Imagine you have a shiny gold coin that you keep in your pocket. This coin can buy you a toy car or a candy today, but what if in a year, the price of the toy car and candy has gone up because the cost of production has increased? That means your gold coin won't be worth as much as it used to be.
That’s where the idea of unidad de valor constante (UVC) comes in. UVC is a way to make sure that the value of your gold coin (or any other kind of money) stays the same even as prices go up or down over time.
It works like this: if you have one UVC today, it will still be worth one UVC tomorrow or even a year from now because it's adjusted to keep up with inflation (which is the rising cost of goods).

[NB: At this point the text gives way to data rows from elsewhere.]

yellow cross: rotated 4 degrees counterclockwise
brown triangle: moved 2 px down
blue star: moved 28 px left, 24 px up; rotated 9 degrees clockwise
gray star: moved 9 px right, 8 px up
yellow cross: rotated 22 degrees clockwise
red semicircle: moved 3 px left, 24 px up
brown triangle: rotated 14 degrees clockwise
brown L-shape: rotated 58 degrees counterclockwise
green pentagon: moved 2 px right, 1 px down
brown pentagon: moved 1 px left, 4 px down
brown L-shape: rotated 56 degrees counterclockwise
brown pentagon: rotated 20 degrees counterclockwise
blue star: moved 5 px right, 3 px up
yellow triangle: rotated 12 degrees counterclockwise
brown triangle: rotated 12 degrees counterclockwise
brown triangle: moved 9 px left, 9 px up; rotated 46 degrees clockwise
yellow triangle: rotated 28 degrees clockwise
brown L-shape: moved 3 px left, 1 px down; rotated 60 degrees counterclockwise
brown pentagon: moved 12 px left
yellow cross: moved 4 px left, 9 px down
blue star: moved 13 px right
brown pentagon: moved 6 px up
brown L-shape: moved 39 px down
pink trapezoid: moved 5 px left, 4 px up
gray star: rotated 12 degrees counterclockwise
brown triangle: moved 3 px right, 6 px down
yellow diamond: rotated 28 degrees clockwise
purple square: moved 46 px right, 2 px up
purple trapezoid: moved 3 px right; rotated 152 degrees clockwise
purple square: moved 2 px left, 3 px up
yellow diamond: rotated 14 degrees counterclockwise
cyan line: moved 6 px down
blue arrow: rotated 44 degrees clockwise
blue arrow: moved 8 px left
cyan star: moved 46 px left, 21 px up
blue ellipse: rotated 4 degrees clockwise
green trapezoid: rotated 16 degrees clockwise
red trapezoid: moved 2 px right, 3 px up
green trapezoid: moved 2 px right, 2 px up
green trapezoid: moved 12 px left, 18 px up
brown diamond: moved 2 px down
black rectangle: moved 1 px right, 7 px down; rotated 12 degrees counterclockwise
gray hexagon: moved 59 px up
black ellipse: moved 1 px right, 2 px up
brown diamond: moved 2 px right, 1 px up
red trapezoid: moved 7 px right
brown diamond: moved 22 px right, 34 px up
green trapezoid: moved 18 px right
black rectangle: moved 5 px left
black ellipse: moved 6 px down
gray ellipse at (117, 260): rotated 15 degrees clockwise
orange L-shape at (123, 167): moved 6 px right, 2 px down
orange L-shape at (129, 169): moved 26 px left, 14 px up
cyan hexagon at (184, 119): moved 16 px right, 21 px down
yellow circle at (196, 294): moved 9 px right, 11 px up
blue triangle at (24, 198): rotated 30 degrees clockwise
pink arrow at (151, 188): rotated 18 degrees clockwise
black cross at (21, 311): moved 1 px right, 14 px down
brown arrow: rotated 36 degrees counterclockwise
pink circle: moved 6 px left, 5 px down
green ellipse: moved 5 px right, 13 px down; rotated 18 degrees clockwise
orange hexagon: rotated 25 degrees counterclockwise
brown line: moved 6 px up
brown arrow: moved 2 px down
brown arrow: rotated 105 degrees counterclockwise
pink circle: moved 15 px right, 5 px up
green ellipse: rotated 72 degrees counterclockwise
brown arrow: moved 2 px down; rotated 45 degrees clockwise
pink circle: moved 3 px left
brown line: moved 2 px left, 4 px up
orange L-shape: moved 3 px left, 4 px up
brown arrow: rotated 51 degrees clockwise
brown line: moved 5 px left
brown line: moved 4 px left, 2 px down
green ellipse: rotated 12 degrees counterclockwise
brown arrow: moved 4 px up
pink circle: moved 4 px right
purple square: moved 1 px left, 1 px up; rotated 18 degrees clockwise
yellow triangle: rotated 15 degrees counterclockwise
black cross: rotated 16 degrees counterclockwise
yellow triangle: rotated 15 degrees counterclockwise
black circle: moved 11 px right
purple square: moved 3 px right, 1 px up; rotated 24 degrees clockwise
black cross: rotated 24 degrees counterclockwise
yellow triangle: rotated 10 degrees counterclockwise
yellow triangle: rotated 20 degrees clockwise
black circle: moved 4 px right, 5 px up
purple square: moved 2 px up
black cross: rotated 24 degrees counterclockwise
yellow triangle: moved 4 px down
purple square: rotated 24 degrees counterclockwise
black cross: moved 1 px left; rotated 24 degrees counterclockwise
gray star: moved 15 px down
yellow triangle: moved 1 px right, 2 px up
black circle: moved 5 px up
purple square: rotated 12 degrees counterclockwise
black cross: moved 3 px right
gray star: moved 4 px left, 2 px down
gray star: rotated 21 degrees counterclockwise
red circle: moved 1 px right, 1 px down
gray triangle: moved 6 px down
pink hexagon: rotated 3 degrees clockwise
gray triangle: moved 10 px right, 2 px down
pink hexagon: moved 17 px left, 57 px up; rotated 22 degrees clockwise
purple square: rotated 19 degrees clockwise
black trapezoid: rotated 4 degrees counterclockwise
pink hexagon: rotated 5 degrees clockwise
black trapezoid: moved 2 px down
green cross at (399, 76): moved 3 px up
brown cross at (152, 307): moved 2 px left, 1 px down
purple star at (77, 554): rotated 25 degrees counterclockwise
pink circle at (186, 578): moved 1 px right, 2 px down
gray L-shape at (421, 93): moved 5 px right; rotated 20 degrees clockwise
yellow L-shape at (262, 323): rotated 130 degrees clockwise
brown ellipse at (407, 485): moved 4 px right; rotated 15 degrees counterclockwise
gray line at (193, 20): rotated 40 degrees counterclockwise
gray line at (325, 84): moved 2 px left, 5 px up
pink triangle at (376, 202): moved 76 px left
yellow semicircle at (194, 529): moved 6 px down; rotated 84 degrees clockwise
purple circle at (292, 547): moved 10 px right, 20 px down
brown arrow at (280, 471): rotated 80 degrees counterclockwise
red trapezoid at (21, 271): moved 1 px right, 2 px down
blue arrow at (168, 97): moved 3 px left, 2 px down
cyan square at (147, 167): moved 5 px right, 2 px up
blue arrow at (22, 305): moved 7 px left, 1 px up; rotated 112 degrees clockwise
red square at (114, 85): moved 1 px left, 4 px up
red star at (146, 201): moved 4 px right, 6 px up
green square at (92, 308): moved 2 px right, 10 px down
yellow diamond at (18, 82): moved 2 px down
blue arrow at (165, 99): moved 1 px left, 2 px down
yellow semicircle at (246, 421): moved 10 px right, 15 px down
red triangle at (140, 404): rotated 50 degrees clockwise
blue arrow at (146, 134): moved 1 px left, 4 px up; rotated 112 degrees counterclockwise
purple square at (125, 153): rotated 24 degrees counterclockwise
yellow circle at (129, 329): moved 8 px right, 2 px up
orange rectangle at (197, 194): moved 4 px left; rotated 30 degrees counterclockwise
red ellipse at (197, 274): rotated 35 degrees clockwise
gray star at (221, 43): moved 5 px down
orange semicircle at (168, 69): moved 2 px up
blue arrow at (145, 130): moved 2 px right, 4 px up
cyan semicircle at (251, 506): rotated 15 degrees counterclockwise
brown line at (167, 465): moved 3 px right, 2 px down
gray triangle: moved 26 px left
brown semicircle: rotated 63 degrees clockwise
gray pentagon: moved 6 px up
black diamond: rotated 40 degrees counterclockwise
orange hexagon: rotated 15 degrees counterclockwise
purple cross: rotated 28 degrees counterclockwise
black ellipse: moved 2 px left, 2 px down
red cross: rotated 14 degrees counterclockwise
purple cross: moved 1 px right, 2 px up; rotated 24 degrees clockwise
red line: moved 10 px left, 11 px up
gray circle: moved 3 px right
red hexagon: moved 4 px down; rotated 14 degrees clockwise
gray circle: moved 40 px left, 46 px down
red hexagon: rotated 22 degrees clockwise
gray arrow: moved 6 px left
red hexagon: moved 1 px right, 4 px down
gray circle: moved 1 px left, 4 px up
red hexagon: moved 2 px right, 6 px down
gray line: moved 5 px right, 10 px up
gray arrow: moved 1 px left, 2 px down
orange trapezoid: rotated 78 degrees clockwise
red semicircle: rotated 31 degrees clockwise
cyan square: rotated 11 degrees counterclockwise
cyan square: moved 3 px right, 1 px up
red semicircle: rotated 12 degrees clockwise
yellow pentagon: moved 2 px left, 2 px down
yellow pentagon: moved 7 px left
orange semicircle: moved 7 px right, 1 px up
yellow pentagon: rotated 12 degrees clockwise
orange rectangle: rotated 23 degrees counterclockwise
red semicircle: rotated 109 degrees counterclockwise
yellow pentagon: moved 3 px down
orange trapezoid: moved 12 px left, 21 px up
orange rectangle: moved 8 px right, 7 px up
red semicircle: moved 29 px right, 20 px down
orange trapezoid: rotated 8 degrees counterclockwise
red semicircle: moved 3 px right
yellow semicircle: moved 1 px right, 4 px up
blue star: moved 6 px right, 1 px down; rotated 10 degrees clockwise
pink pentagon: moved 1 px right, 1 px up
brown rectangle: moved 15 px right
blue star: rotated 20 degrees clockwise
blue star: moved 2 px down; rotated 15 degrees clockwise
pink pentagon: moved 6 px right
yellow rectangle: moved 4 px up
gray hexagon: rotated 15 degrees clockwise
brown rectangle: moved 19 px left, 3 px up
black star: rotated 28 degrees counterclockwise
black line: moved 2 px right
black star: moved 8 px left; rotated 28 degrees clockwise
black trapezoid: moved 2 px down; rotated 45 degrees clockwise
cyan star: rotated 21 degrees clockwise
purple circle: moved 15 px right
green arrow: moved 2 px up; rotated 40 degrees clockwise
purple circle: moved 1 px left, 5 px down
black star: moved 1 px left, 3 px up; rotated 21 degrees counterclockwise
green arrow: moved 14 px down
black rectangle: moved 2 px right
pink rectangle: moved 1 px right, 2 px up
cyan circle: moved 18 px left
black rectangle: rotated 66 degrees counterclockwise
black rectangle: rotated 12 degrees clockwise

In other words, UVC ensures that you can buy the same amount of things with one UVC now as you can in the future.
Imagine you have a snack that costs 1 UVC today. In a few years, if the price of that snack goes up to 2 UVC, you'll still be able to buy it for 1 UVC because UVC keeps up with inflation. It's a way to make sure things that cost 1 UVC today will cost the same in the future.
UVC isn't a type of currency (like dollars or euros); it's a way to track the value of money over time so that you know how much something is really worth. It's like having a measuring tape for money that lets you compare prices over time. So, just like your gold coin, your UVC can buy you the same amount of goods today and in the future.